Complete step by step answer:

Given equation is ${x^2} - \left( {a - 2} \right)x - a + 1 = 0$ --- (i)
Let us assume the roots of the given equation to be $\alpha$ and $\beta$ . We know that –
Sum of the roots= $- \dfrac{{{\text{coefficient of x}}}}{{{\text{coefficient of }}{{\text{x}}^2}}}$
And Product of the roots= $\dfrac{{{\text{constant}}}}{{{\text{coefficient of }}{{\text{x}}^2}}}$
On putting the given values we get,
$\Rightarrow \alpha + \beta = - \dfrac{{ - \left( {a - 2} \right)}}{1} = \left( {a - 2} \right)$ and
$\Rightarrow \alpha \beta = \dfrac{{ - \left( {a + 1} \right)}}{1} = - \left( {a + 1} \right)$
Now it is given that the sum of the squares of the roots of given equation is least . So we can find the sum of the squares of the roots using the formula- ${\left( {a + b} \right)^2} = {a^2} + {b^2} + 2ab$
On putting the given values we get,
$\Rightarrow {\left( {\alpha + \beta } \right)^2} = {\alpha ^2} + {\beta ^2} + 2\alpha \beta$
We can write it as-
$\Rightarrow {\alpha ^2} + {\beta ^2} = {\left( {\alpha + \beta } \right)^2} - 2\alpha \beta$
We already know the value of the sum and product of the roots. So on putting their values in the formula we get,
$\Rightarrow {\alpha ^2} + {\beta ^2} = {\left( {a - 2} \right)^2} - 2\left[ { - \left( {a + 1} \right)} \right]$
On opening the squares we get,
$\Rightarrow {\alpha ^2} + {\beta ^2} = {\left( {{a^2} + 4 - 4a} \right)^2} + 2a + 2$
On simplifying we get,
$\Rightarrow {\alpha ^2} + {\beta ^2} = {a^2} - 4a + 2a + 4 + 2$
$\Rightarrow {\alpha ^2} + {\beta ^2} = {a^2} - 2a + 6$ --- (ii)

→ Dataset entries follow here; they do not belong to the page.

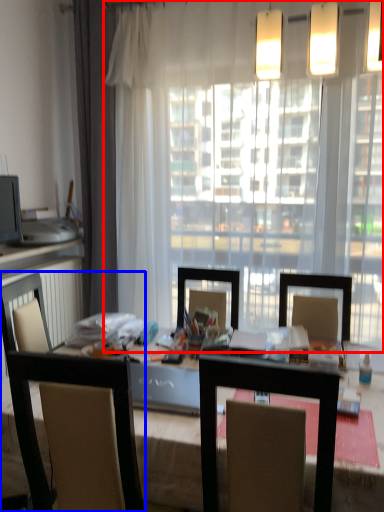 Question: Which object appears farthest to the camera in this image, window (highlighted by a red box) or chair (highlighted by a blue box)?

Choices:
 (A) window
 (B) chair

Answer: (A) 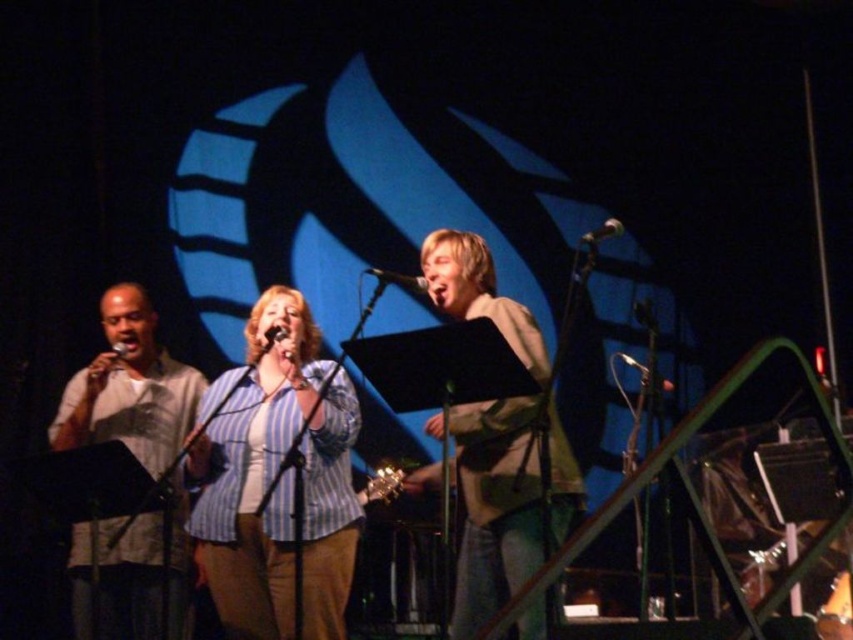 Question: Is light beige shirt at left thinner than metallic silver microphone at upper center?

Choices:
 (A) yes
 (B) no

Answer: (B)

Question: Which point is closer to the camera?

Choices:
 (A) (622, 230)
 (B) (80, 545)
 (C) (511, 458)

Answer: (A)

Question: Estimate the real-world distances between objects in this image. Which object is closer to the metallic silver microphone at upper center?

Choices:
 (A) metallic shiny microphone at left
 (B) black matte microphone at center
 (C) metallic silver microphone at center
 (D) light beige shirt at left

Answer: (B)

Question: Can you confirm if light beige shirt at left is positioned to the left of metallic silver microphone at center?

Choices:
 (A) no
 (B) yes

Answer: (B)

Question: Which of the following is the farthest from the observer?

Choices:
 (A) light beige shirt at left
 (B) blue striped shirt at center

Answer: (A)

Question: Is blue striped shirt at center wider than metallic silver microphone at center?

Choices:
 (A) yes
 (B) no

Answer: (A) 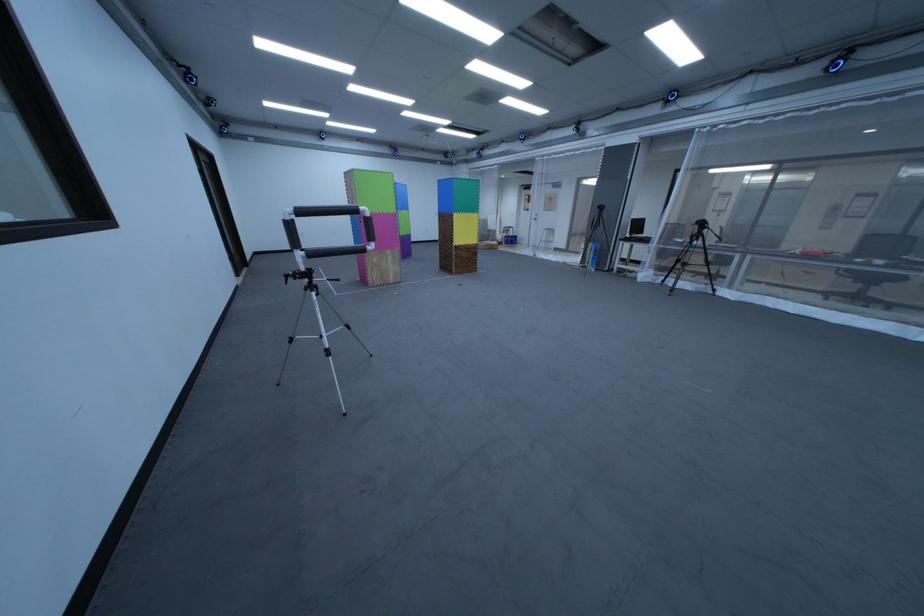 This screenshot has height=616, width=924. What do you see at coordinates (324, 209) in the screenshot?
I see `the black foam frame` at bounding box center [324, 209]. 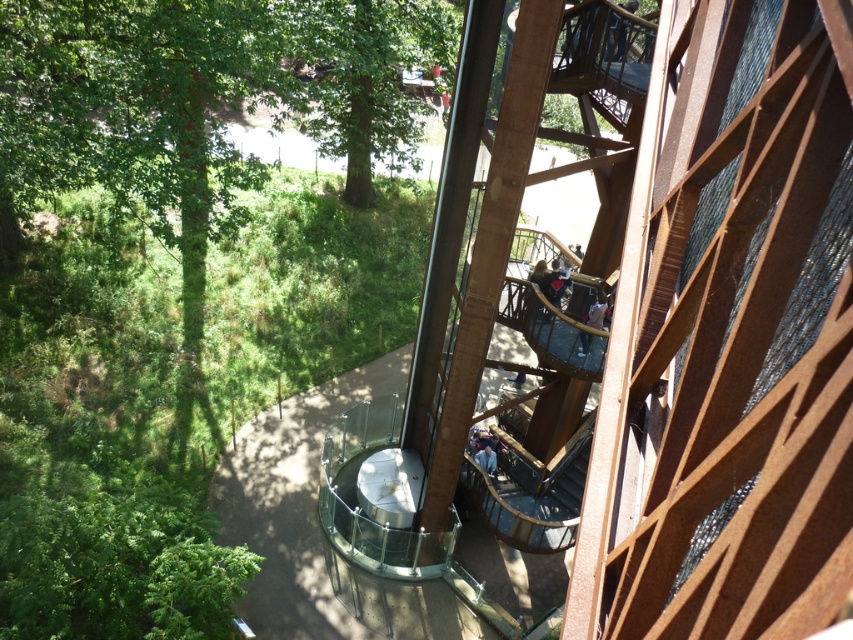 Question: Where is green leafy tree at left located in relation to green leafy tree at upper left in the image?

Choices:
 (A) left
 (B) right

Answer: (A)

Question: Among these objects, which one is farthest from the camera?

Choices:
 (A) green leafy tree at left
 (B) green leafy tree at upper left

Answer: (B)

Question: Is green leafy tree at left wider than green leafy tree at upper left?

Choices:
 (A) no
 (B) yes

Answer: (B)

Question: Among these objects, which one is farthest from the camera?

Choices:
 (A) green leafy tree at left
 (B) green leafy tree at upper left

Answer: (B)

Question: Does green leafy tree at left appear on the right side of green leafy tree at upper left?

Choices:
 (A) yes
 (B) no

Answer: (B) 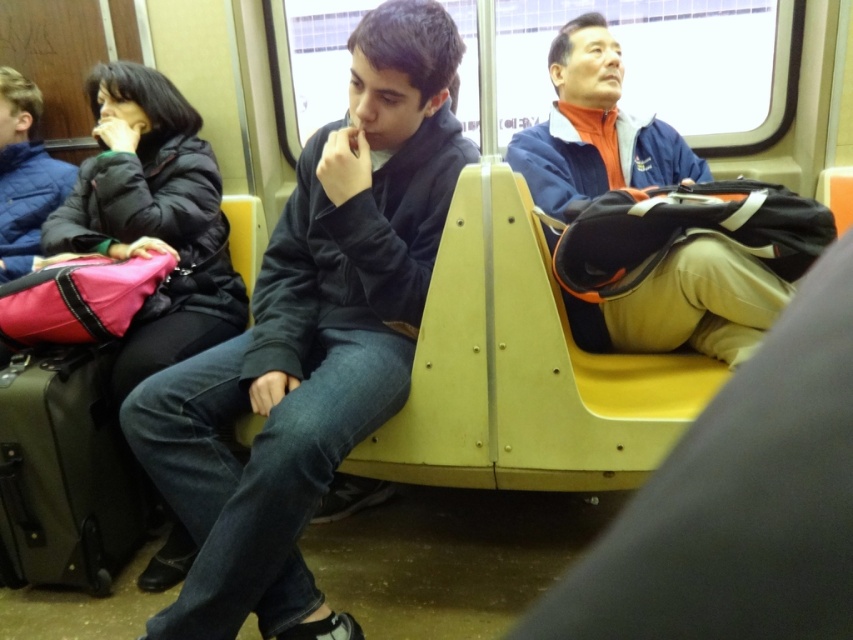 Based on the photo, you are a passenger on a subway car and need to retrieve your olive green fabric suitcase at lower left. However, there is a blue fabric jacket at right in the way. Can you remove the jacket to access your suitcase?

The blue fabric jacket at right is positioned over olive green fabric suitcase at lower left, so you can remove the jacket to access your suitcase.

Consider the image. You are a delivery robot carrying a package that measures 24 inches in length. You need to place it between the dark blue hoodie at center and the blue fabric jacket at right. Is there enough space for the package?

The distance between the dark blue hoodie at center and the blue fabric jacket at right is 24.31 inches. Since the package is 24 inches long, there is enough space to place it between them.

You are a passenger in the subway car and want to place a small backpack on the bench seat. The backpack requires a space of at least 0.4 meters in width. Given the coordinates of the dark blue hoodie at center, can you determine if there is enough space next to it for the backpack?

The dark blue hoodie at center is located at coordinates point (310, 339). Since the required space for the backpack is 0.4 meters in width, and the hoodie is positioned at this coordinate, there is insufficient space next to it to accommodate the backpack. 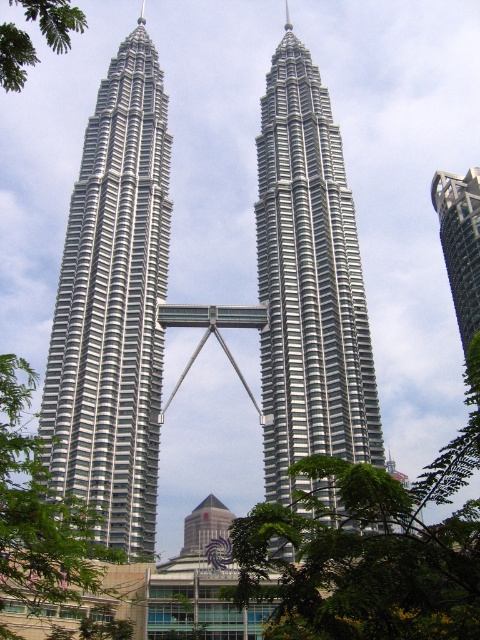 Question: Does silver metallic building at center come behind green leafy tree at center?

Choices:
 (A) no
 (B) yes

Answer: (B)

Question: Is green leafy tree at left closer to the viewer compared to green leafy tree at upper left?

Choices:
 (A) no
 (B) yes

Answer: (A)

Question: Which point is closer to the camera taking this photo?

Choices:
 (A) (135, 298)
 (B) (382, 608)
 (C) (70, 572)

Answer: (B)

Question: Which of the following is the farthest from the observer?

Choices:
 (A) (63, 598)
 (B) (444, 221)

Answer: (B)

Question: Which object appears closest to the camera in this image?

Choices:
 (A) silver metallic skyscraper at upper right
 (B) green leafy tree at center
 (C) green leafy tree at upper left

Answer: (B)

Question: Can you confirm if polished steel skyscraper at center is wider than silver metallic skyscraper at upper right?

Choices:
 (A) no
 (B) yes

Answer: (B) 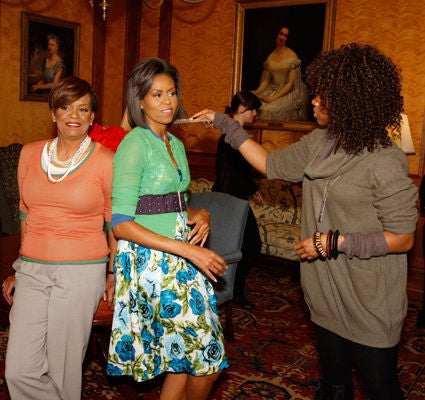 Image resolution: width=425 pixels, height=400 pixels. I want to click on left rear leg of armchair, so click(x=230, y=324). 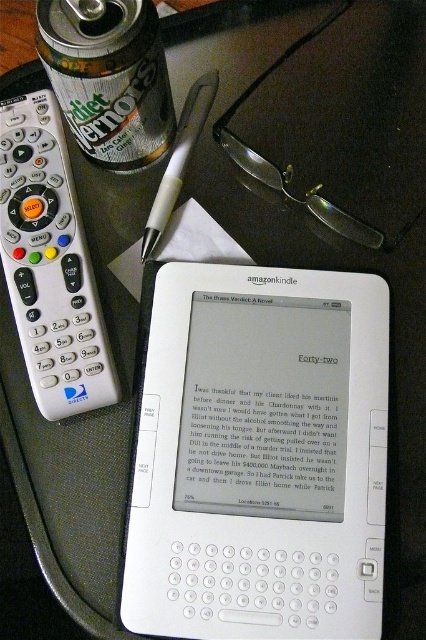 Question: Which point is farther to the camera?

Choices:
 (A) (244, 451)
 (B) (164, 221)
 (C) (135, 99)
 (D) (20, 269)

Answer: (B)

Question: Does white plastic kindle at center have a larger size compared to white plastic pen at center?

Choices:
 (A) no
 (B) yes

Answer: (B)

Question: Which of the following is the closest to the observer?

Choices:
 (A) white plastic remote at left
 (B) white plastic pen at center

Answer: (A)

Question: Does white plastic kindle at center appear over white plastic pen at center?

Choices:
 (A) no
 (B) yes

Answer: (A)

Question: Which point is closer to the camera taking this photo?

Choices:
 (A) (69, 340)
 (B) (238, 376)
 (C) (129, 36)
 (D) (210, 83)

Answer: (C)

Question: Does white plastic kindle at center appear on the right side of white plastic pen at center?

Choices:
 (A) no
 (B) yes

Answer: (B) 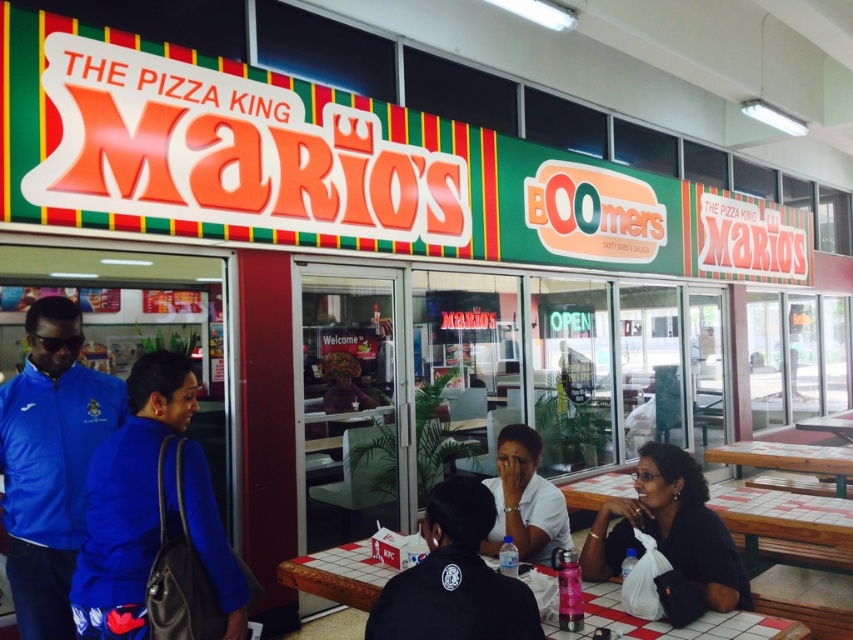 You are standing at the entrance of the restaurant and want to take a photo of the point located at coordinates point (49,336). If your camera has a maximum zoom range of 10 feet, will you be able to capture the point in your photo?

The point (49,336) is 8.05 feet away from the camera, which is within the camera maximum zoom range of 10 feet. Therefore, the camera can capture the point in the photo.

You are standing outside the Marios restaurant and notice a blue fabric jacket at center and a wooden bench at lower right. Which object is nearer to you?

The blue fabric jacket at center is closer to the viewer than the wooden bench at lower right.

We have to find the value of a for which this value will be least.
So we can write-
$\Rightarrow {a^2} - 2a + 1 + 5$
We can write ${\left( {a - 1} \right)^2} = {a^2} + 2a + 1$ sop we get,
$\Rightarrow {\left( {a - 1} \right)^2} + 5$
For this value to be least ${\left( {a - 1} \right)^2} = 0$
On solving this we get,
$\Rightarrow a - 1 = 0$
$\Rightarrow a = 1$
So the value of a is $1$
Hence correct answer is ‘B’.

Note: You can also use the following formula after eq. (ii) as the coefficient of ${a^2} = 1 > 0$ for finding the least positive value of a,
$\Rightarrow a = - \dfrac{1}{2}\dfrac{{{\text{coefficient of a}}}}{{{\text{coefficient of }}{{\text{a}}^2}}}$
On putting the value of the coefficients of in the formula we get,
$\Rightarrow a = - \dfrac{1}{2} \times \dfrac{{ - 2}}{1}$
On solving we get,
$\Rightarrow a = \dfrac{{ - \left( { - 2} \right)}}{2}$
$\Rightarrow a = \dfrac{2}{2} = 1$
So we can also find the value of using this formula.